ACTIVITY
Collect every line of the records below that contains the word "Business".

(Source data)
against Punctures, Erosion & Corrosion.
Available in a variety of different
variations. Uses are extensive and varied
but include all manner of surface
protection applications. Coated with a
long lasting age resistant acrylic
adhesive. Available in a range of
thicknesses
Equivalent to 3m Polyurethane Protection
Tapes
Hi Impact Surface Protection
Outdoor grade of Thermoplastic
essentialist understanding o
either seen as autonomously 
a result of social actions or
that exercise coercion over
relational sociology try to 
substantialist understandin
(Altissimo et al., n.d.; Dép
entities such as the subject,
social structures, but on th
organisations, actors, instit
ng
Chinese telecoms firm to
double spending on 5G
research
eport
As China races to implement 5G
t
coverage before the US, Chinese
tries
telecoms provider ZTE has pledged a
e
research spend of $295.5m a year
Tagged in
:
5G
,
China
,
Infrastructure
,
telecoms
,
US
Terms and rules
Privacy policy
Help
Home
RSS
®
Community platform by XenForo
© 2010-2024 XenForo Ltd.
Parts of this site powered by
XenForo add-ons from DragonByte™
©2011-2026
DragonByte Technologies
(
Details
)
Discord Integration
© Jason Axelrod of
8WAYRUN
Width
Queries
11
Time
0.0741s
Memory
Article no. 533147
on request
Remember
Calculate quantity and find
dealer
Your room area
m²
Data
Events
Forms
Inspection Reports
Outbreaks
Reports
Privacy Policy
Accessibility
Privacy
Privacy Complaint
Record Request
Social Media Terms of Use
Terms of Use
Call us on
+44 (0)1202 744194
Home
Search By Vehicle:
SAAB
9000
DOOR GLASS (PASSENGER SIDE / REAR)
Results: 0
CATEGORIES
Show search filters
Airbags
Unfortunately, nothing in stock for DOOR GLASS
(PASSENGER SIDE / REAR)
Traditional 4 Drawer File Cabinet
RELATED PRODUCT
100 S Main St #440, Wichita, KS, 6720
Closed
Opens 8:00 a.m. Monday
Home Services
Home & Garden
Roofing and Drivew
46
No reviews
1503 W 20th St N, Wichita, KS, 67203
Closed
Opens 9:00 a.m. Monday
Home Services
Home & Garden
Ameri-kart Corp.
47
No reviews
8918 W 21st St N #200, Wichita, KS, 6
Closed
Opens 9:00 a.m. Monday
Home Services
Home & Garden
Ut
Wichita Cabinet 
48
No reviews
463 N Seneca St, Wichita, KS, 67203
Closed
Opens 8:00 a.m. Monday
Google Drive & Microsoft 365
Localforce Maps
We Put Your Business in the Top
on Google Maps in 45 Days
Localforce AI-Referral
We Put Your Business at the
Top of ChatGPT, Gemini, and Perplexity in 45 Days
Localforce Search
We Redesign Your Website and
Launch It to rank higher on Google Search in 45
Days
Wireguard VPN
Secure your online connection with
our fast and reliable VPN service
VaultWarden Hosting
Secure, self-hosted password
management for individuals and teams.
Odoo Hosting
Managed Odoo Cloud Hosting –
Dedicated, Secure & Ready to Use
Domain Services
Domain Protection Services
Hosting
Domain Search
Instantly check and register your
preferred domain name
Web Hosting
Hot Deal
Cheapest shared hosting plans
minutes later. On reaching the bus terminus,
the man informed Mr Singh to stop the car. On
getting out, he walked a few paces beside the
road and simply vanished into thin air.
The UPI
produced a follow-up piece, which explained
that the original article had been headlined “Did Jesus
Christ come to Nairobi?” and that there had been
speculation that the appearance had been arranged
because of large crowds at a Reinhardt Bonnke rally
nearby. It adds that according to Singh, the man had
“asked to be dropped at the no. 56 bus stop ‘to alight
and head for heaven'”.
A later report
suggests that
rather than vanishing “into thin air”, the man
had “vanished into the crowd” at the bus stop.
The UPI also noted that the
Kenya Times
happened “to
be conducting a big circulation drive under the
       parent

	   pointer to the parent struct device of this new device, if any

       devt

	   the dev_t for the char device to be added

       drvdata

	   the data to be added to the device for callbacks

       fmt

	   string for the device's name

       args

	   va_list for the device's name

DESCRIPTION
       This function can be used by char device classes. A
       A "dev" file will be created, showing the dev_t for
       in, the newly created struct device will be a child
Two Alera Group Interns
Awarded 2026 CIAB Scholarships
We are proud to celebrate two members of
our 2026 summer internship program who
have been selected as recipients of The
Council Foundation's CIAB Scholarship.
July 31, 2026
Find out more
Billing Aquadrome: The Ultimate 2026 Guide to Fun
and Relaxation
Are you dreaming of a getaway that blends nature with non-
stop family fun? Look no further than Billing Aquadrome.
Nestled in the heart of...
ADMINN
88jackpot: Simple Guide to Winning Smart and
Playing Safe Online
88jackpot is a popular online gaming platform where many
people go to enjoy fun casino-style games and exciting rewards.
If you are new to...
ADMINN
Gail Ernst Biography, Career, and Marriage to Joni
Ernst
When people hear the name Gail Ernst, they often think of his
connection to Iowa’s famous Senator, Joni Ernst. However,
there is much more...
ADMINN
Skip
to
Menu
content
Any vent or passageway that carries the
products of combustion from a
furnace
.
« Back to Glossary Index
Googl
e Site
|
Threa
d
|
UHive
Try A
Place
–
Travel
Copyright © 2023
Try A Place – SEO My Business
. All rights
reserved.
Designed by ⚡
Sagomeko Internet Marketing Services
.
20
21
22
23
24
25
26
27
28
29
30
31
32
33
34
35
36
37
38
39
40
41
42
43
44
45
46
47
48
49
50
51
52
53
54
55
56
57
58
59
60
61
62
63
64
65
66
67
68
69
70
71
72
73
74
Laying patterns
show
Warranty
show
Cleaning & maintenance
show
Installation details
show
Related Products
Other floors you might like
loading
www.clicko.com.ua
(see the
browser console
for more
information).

WRITTEN SOLUTION
We Put Your Business in the Top
We Put Your Business at the
Try A Place – SEO My Business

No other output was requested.